Content starts
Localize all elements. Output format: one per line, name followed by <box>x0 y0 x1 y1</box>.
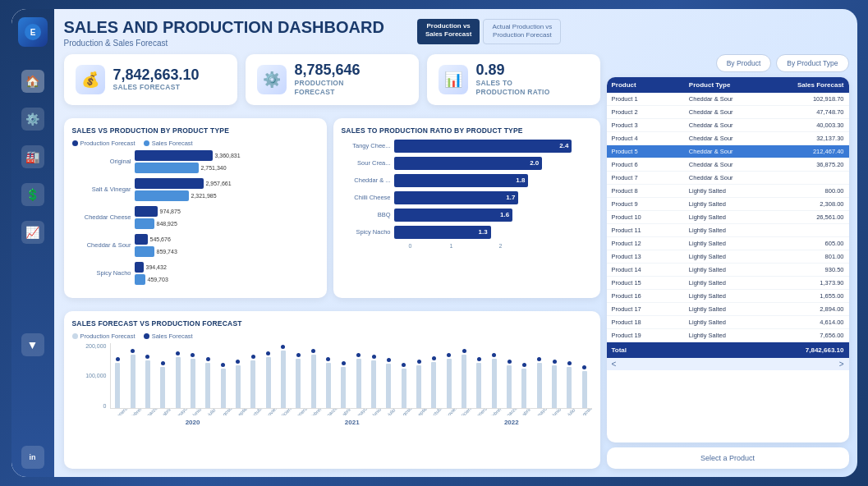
h-bar-row-chilli: Chilli Cheese 1.7 <box>342 191 592 204</box>
forecast-bar-prod <box>356 359 361 408</box>
kpi-production-icon: ⚙️ <box>257 65 287 94</box>
table-row[interactable]: Product 11 Lightly Salted <box>607 224 849 237</box>
td-product: Product 5 <box>612 148 689 155</box>
bar-val-prod-salt: 2,957,661 <box>206 181 232 186</box>
forecast-x-labels: enerofebreromarzoabrilmayojuniojulioagos… <box>72 409 592 415</box>
td-type: Lightly Salted <box>689 187 766 195</box>
td-type: Lightly Salted <box>689 253 766 260</box>
forecast-chart-title: SALES FORECAST VS PRODUCTION FORECAST <box>72 319 592 328</box>
bar-label-spicy: Spicy Nacho <box>72 269 131 277</box>
kpi-sales-label: SALES FORECAST <box>113 83 200 92</box>
bar-row-original: Original 3,360,831 2,751,340 <box>72 150 319 173</box>
tf-empty <box>689 346 766 354</box>
right-panel: By Product By Product Type Product Produ… <box>607 54 849 469</box>
forecast-chart-area: 200,000 100,000 0 <box>72 343 592 409</box>
table-row[interactable]: Product 1 Cheddar & Sour 102,918.70 <box>607 93 849 106</box>
table-row[interactable]: Product 6 Cheddar & Sour 36,875.20 <box>607 158 849 172</box>
bar-val-prod-spicy: 394,432 <box>146 264 167 270</box>
forecast-dot <box>402 363 406 367</box>
sidebar-item-home[interactable]: 🏠 <box>21 70 44 93</box>
x-label: enero <box>295 409 308 415</box>
forecast-bar-prod <box>281 351 286 408</box>
sidebar-item-factory[interactable]: 🏭 <box>21 145 44 168</box>
page-title: SALES AND PRODUCTION DASHBOARD <box>64 17 384 37</box>
nav-arrow-left[interactable]: < <box>612 360 617 369</box>
bar-chart-legend: Production Forecast Sales Forecast <box>72 140 319 147</box>
table-row[interactable]: Product 19 Lightly Salted 7,656.00 <box>607 329 849 342</box>
x-label: febrero <box>130 409 143 415</box>
table-row[interactable]: Product 17 Lightly Salted 2,894.00 <box>607 303 849 316</box>
ratio-chart-title: SALES TO PRODUCTION RATIO BY PRODUCT TYP… <box>342 126 592 135</box>
th-product: Product <box>612 81 689 89</box>
sidebar-item-filter[interactable]: ▼ <box>21 333 44 356</box>
td-product: Product 8 <box>612 187 689 195</box>
table-footer: Total 7,842,663.10 <box>607 342 849 358</box>
h-bar-fill-tangy: 2.4 <box>394 140 572 153</box>
forecast-dot <box>116 357 120 361</box>
td-forecast: 930.50 <box>766 266 843 273</box>
kpi-production-label: PRODUCTIONFORECAST <box>295 79 361 97</box>
h-bar-val-sour: 2.0 <box>530 159 539 167</box>
select-product-label: Select a Product <box>700 454 755 462</box>
h-bar-outer-spicy2: 1.3 <box>394 226 592 239</box>
table-row[interactable]: Product 7 Cheddar & Sour <box>607 172 849 185</box>
x-label: marzo <box>325 409 338 415</box>
table-row[interactable]: Product 12 Lightly Salted 605.00 <box>607 237 849 250</box>
table-row[interactable]: Product 14 Lightly Salted 930.50 <box>607 264 849 277</box>
forecast-bar-group <box>111 357 125 408</box>
table-row[interactable]: Product 9 Lightly Salted 2,308.00 <box>607 198 849 211</box>
forecast-bar-group <box>201 357 215 408</box>
h-bar-fill-cheddar2: 1.8 <box>394 174 529 187</box>
table-row[interactable]: Product 15 Lightly Salted 1,373.90 <box>607 277 849 290</box>
x-label: junio <box>549 409 563 415</box>
sidebar-item-settings[interactable]: ⚙️ <box>21 108 44 131</box>
tab-actual-vs-forecast[interactable]: Actual Production vsProduction Forecast <box>483 19 561 44</box>
td-product: Product 19 <box>612 332 689 339</box>
table-row[interactable]: Product 13 Lightly Salted 801.00 <box>607 250 849 264</box>
legend-dot-prod-forecast <box>72 333 78 339</box>
td-forecast: 40,003.30 <box>766 122 843 129</box>
forecast-dot <box>462 349 466 353</box>
td-forecast: 47,748.70 <box>766 108 843 116</box>
h-bar-val-chilli: 1.7 <box>506 194 515 201</box>
sidebar-item-analytics[interactable]: 📈 <box>21 221 44 244</box>
x-label: mayo <box>175 409 188 415</box>
table-row[interactable]: Product 18 Lightly Salted 4,614.00 <box>607 316 849 329</box>
year-2021: 2021 <box>273 419 432 426</box>
bar-wrap-sales-salt: 2,321,985 <box>135 190 319 201</box>
table-row[interactable]: Product 10 Lightly Salted 26,561.00 <box>607 211 849 224</box>
td-forecast: 2,894.00 <box>766 305 843 313</box>
legend-production: Production Forecast <box>72 140 135 147</box>
nav-arrow-right[interactable]: > <box>839 360 844 369</box>
sidebar-item-linkedin[interactable]: in <box>21 446 44 469</box>
select-product-bar[interactable]: Select a Product <box>607 447 849 469</box>
x-label: dicien... <box>460 409 473 415</box>
h-bar-outer-sour: 2.0 <box>394 157 592 170</box>
forecast-bar-group <box>502 360 516 408</box>
forecast-bar-group <box>457 349 471 408</box>
header: SALES AND PRODUCTION DASHBOARD Productio… <box>64 17 849 48</box>
h-bar-outer-tangy: 2.4 <box>394 140 592 153</box>
bar-prod-cheddar <box>135 206 158 217</box>
table-row[interactable]: Product 4 Cheddar & Sour 32,137.30 <box>607 132 849 145</box>
tab-production-vs-sales[interactable]: Production vsSales Forecast <box>417 19 480 44</box>
table-row[interactable]: Product 2 Cheddar & Sour 47,748.70 <box>607 106 849 119</box>
forecast-bar-prod <box>521 369 526 408</box>
btn-by-product-type[interactable]: By Product Type <box>776 54 848 72</box>
table-row[interactable]: Product 5 Cheddar & Sour 212,467.40 <box>607 145 849 158</box>
legend-label-sales-forecast: Sales Forecast <box>152 332 193 340</box>
td-type: Lightly Salted <box>689 332 766 339</box>
forecast-dot <box>372 355 376 359</box>
legend-sales: Sales Forecast <box>144 140 193 147</box>
x-label: enero <box>475 409 488 415</box>
forecast-bar-prod <box>386 364 391 408</box>
forecast-bar-group <box>487 353 501 408</box>
h-bar-val-bbq: 1.6 <box>500 211 509 218</box>
btn-by-product[interactable]: By Product <box>716 54 772 72</box>
td-product: Product 12 <box>612 240 689 247</box>
bar-prod-salt <box>135 178 204 189</box>
table-row[interactable]: Product 16 Lightly Salted 1,655.00 <box>607 290 849 303</box>
sidebar-item-finance[interactable]: 💲 <box>21 183 44 206</box>
table-row[interactable]: Product 8 Lightly Salted 800.00 <box>607 185 849 198</box>
table-row[interactable]: Product 3 Cheddar & Sour 40,003.30 <box>607 119 849 132</box>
Content ends
What is being asked
Return each line from the material above exactly, but not the pictures.

Worked solution
Localize all elements. Output format: one per line, name followed by <box>x0 y0 x1 y1</box>.
h-bar-row-chilli: Chilli Cheese 1.7 <box>342 191 592 204</box>
forecast-bar-prod <box>356 359 361 408</box>
kpi-production-icon: ⚙️ <box>257 65 287 94</box>
table-row[interactable]: Product 11 Lightly Salted <box>607 224 849 237</box>
td-product: Product 5 <box>612 148 689 155</box>
bar-val-prod-salt: 2,957,661 <box>206 181 232 186</box>
forecast-x-labels: enerofebreromarzoabrilmayojuniojulioagos… <box>72 409 592 415</box>
td-type: Lightly Salted <box>689 187 766 195</box>
td-type: Lightly Salted <box>689 253 766 260</box>
forecast-chart-title: SALES FORECAST VS PRODUCTION FORECAST <box>72 319 592 328</box>
bar-label-spicy: Spicy Nacho <box>72 269 131 277</box>
kpi-sales-label: SALES FORECAST <box>113 83 200 92</box>
bar-row-original: Original 3,360,831 2,751,340 <box>72 150 319 173</box>
tf-empty <box>689 346 766 354</box>
right-panel: By Product By Product Type Product Produ… <box>607 54 849 469</box>
forecast-chart-area: 200,000 100,000 0 <box>72 343 592 409</box>
table-row[interactable]: Product 1 Cheddar & Sour 102,918.70 <box>607 93 849 106</box>
table-row[interactable]: Product 6 Cheddar & Sour 36,875.20 <box>607 158 849 172</box>
bar-val-prod-spicy: 394,432 <box>146 264 167 270</box>
forecast-dot <box>402 363 406 367</box>
sidebar-item-home[interactable]: 🏠 <box>21 70 44 93</box>
x-label: enero <box>295 409 308 415</box>
forecast-bar-prod <box>281 351 286 408</box>
sidebar-item-factory[interactable]: 🏭 <box>21 145 44 168</box>
page-title: SALES AND PRODUCTION DASHBOARD <box>64 17 384 37</box>
nav-arrow-left[interactable]: < <box>612 360 617 369</box>
bar-chart-legend: Production Forecast Sales Forecast <box>72 140 319 147</box>
table-row[interactable]: Product 19 Lightly Salted 7,656.00 <box>607 329 849 342</box>
x-label: febrero <box>130 409 143 415</box>
table-row[interactable]: Product 17 Lightly Salted 2,894.00 <box>607 303 849 316</box>
ratio-chart-title: SALES TO PRODUCTION RATIO BY PRODUCT TYP… <box>342 126 592 135</box>
th-product: Product <box>612 81 689 89</box>
sidebar-item-filter[interactable]: ▼ <box>21 333 44 356</box>
td-product: Product 8 <box>612 187 689 195</box>
table-footer: Total 7,842,663.10 <box>607 342 849 358</box>
h-bar-fill-tangy: 2.4 <box>394 140 572 153</box>
forecast-dot <box>116 357 120 361</box>
td-forecast: 930.50 <box>766 266 843 273</box>
kpi-production-label: PRODUCTIONFORECAST <box>295 79 361 97</box>
h-bar-val-sour: 2.0 <box>530 159 539 167</box>
select-product-label: Select a Product <box>700 454 755 462</box>
h-bar-outer-spicy2: 1.3 <box>394 226 592 239</box>
table-row[interactable]: Product 7 Cheddar & Sour <box>607 172 849 185</box>
x-label: marzo <box>325 409 338 415</box>
table-row[interactable]: Product 12 Lightly Salted 605.00 <box>607 237 849 250</box>
table-row[interactable]: Product 14 Lightly Salted 930.50 <box>607 264 849 277</box>
forecast-bar-group <box>111 357 125 408</box>
table-row[interactable]: Product 9 Lightly Salted 2,308.00 <box>607 198 849 211</box>
forecast-bar-group <box>201 357 215 408</box>
h-bar-fill-cheddar2: 1.8 <box>394 174 529 187</box>
table-row[interactable]: Product 15 Lightly Salted 1,373.90 <box>607 277 849 290</box>
x-label: junio <box>549 409 563 415</box>
sidebar-item-settings[interactable]: ⚙️ <box>21 108 44 131</box>
tab-actual-vs-forecast[interactable]: Actual Production vsProduction Forecast <box>483 19 561 44</box>
td-product: Product 19 <box>612 332 689 339</box>
table-row[interactable]: Product 13 Lightly Salted 801.00 <box>607 250 849 264</box>
legend-dot-prod-forecast <box>72 333 78 339</box>
td-forecast: 40,003.30 <box>766 122 843 129</box>
forecast-dot <box>462 349 466 353</box>
td-forecast: 47,748.70 <box>766 108 843 116</box>
h-bar-val-chilli: 1.7 <box>506 194 515 201</box>
sidebar-item-analytics[interactable]: 📈 <box>21 221 44 244</box>
x-label: mayo <box>175 409 188 415</box>
table-row[interactable]: Product 18 Lightly Salted 4,614.00 <box>607 316 849 329</box>
year-2021: 2021 <box>273 419 432 426</box>
bar-wrap-sales-salt: 2,321,985 <box>135 190 319 201</box>
table-row[interactable]: Product 10 Lightly Salted 26,561.00 <box>607 211 849 224</box>
td-forecast: 2,894.00 <box>766 305 843 313</box>
legend-production: Production Forecast <box>72 140 135 147</box>
nav-arrow-right[interactable]: > <box>839 360 844 369</box>
sidebar-item-linkedin[interactable]: in <box>21 446 44 469</box>
select-product-bar[interactable]: Select a Product <box>607 447 849 469</box>
x-label: dicien... <box>460 409 473 415</box>
h-bar-outer-sour: 2.0 <box>394 157 592 170</box>
forecast-bar-group <box>502 360 516 408</box>
forecast-bar-group <box>457 349 471 408</box>
header: SALES AND PRODUCTION DASHBOARD Productio… <box>64 17 849 48</box>
h-bar-outer-tangy: 2.4 <box>394 140 592 153</box>
bar-prod-cheddar <box>135 206 158 217</box>
table-row[interactable]: Product 4 Cheddar & Sour 32,137.30 <box>607 132 849 145</box>
tab-production-vs-sales[interactable]: Production vsSales Forecast <box>417 19 480 44</box>
table-row[interactable]: Product 2 Cheddar & Sour 47,748.70 <box>607 106 849 119</box>
forecast-bar-prod <box>521 369 526 408</box>
btn-by-product-type[interactable]: By Product Type <box>776 54 848 72</box>
table-row[interactable]: Product 5 Cheddar & Sour 212,467.40 <box>607 145 849 158</box>
legend-label-sales-forecast: Sales Forecast <box>152 332 193 340</box>
td-type: Lightly Salted <box>689 332 766 339</box>
forecast-dot <box>372 355 376 359</box>
legend-sales: Sales Forecast <box>144 140 193 147</box>
x-label: enero <box>475 409 488 415</box>
forecast-bar-prod <box>386 364 391 408</box>
forecast-bar-group <box>487 353 501 408</box>
h-bar-val-bbq: 1.6 <box>500 211 509 218</box>
btn-by-product[interactable]: By Product <box>716 54 772 72</box>
td-product: Product 12 <box>612 240 689 247</box>
bar-prod-salt <box>135 178 204 189</box>
table-row[interactable]: Product 16 Lightly Salted 1,655.00 <box>607 290 849 303</box>
sidebar-item-finance[interactable]: 💲 <box>21 183 44 206</box>
table-row[interactable]: Product 8 Lightly Salted 800.00 <box>607 185 849 198</box>
table-row[interactable]: Product 3 Cheddar & Sour 40,003.30 <box>607 119 849 132</box>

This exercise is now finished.